Work to complete: Please write out all the data that follows exactly, without the pictures.

%%

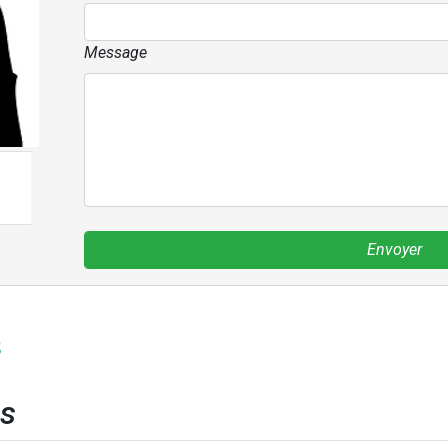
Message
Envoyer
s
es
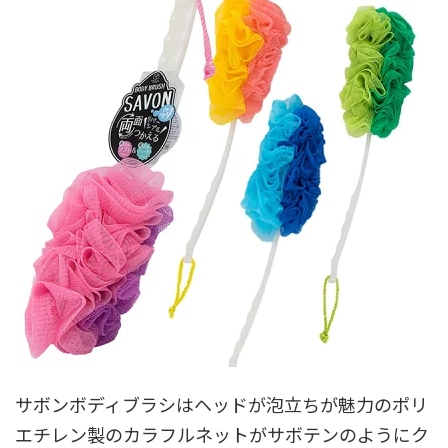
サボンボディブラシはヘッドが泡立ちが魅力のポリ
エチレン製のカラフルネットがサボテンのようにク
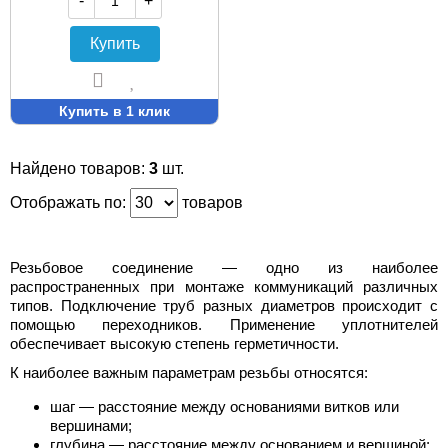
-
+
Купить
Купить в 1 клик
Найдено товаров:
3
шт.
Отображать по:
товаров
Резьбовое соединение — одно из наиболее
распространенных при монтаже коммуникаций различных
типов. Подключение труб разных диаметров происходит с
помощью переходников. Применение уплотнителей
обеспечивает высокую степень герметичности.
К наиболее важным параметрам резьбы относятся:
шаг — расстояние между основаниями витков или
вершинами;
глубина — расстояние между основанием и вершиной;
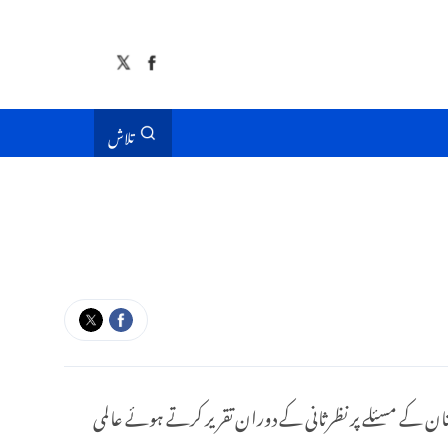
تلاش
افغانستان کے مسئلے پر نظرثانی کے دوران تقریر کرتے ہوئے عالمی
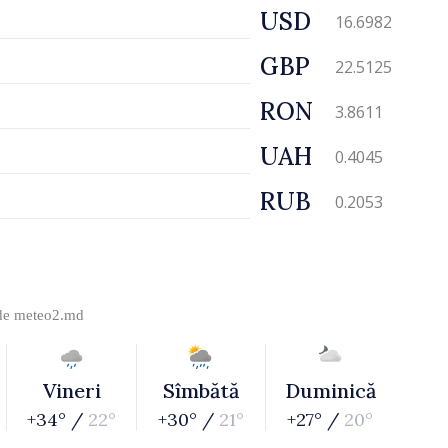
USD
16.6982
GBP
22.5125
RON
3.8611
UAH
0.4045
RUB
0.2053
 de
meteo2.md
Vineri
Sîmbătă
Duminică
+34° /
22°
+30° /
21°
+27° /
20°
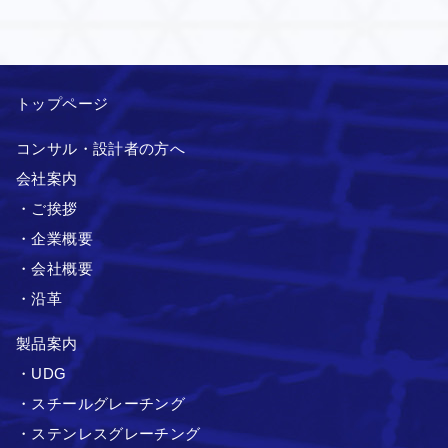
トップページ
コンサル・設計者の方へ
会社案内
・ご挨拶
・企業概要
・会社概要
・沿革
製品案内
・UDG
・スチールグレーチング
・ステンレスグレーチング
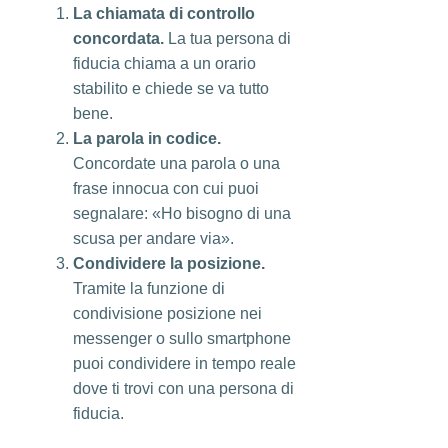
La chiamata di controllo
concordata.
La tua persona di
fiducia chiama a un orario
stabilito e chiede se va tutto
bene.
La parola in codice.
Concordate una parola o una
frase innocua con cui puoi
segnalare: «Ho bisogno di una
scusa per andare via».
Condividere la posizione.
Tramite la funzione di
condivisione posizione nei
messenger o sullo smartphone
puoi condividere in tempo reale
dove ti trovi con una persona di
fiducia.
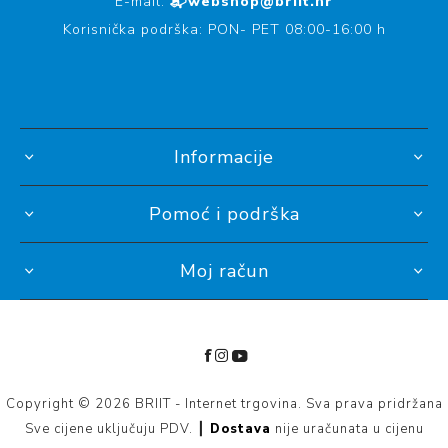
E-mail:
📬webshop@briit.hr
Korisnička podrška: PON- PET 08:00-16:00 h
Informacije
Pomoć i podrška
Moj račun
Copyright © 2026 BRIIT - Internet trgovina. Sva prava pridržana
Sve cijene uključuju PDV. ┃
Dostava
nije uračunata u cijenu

%%

Exercise result:
Message
Envoyer
s
es
サボンボディブラシはヘッドが泡立ちが魅力のポリ
エチレン製のカラフルネットがサボテンのようにク
-
+
Купить
Купить в 1 клик
Найдено товаров:
3
шт.
Отображать по:
товаров
Резьбовое соединение — одно из наиболее
распространенных при монтаже коммуникаций различных
типов. Подключение труб разных диаметров происходит с
помощью переходников. Применение уплотнителей
обеспечивает высокую степень герметичности.
К наиболее важным параметрам резьбы относятся:
шаг — расстояние между основаниями витков или
вершинами;
глубина — расстояние между основанием и вершиной;
تلاش
افغانستان کے مسئلے پر نظرثانی کے دوران تقریر کرتے ہوئے عالمی
USD
16.6982
GBP
22.5125
RON
3.8611
UAH
0.4045
RUB
0.2053
 de
meteo2.md
Vineri
Sîmbătă
Duminică
+34° /
22°
+30° /
21°
+27° /
20°
トップページ
コンサル・設計者の方へ
会社案内
・ご挨拶
・企業概要
・会社概要
・沿革
製品案内
・UDG
・スチールグレーチング
・ステンレスグレーチング
La chiamata di controllo
concordata.
La tua persona di
fiducia chiama a un orario
stabilito e chiede se va tutto
bene.
La parola in codice.
Concordate una parola o una
frase innocua con cui puoi
segnalare: «Ho bisogno di una
scusa per andare via».
Condividere la posizione.
Tramite la funzione di
condivisione posizione nei
messenger o sullo smartphone
puoi condividere in tempo reale
dove ti trovi con una persona di
fiducia.
E-mail:
📬webshop@briit.hr
Korisnička podrška: PON- PET 08:00-16:00 h
Informacije
Pomoć i podrška
Moj račun
Copyright © 2026 BRIIT - Internet trgovina. Sva prava pridržana
Sve cijene uključuju PDV. ┃
Dostava
nije uračunata u cijenu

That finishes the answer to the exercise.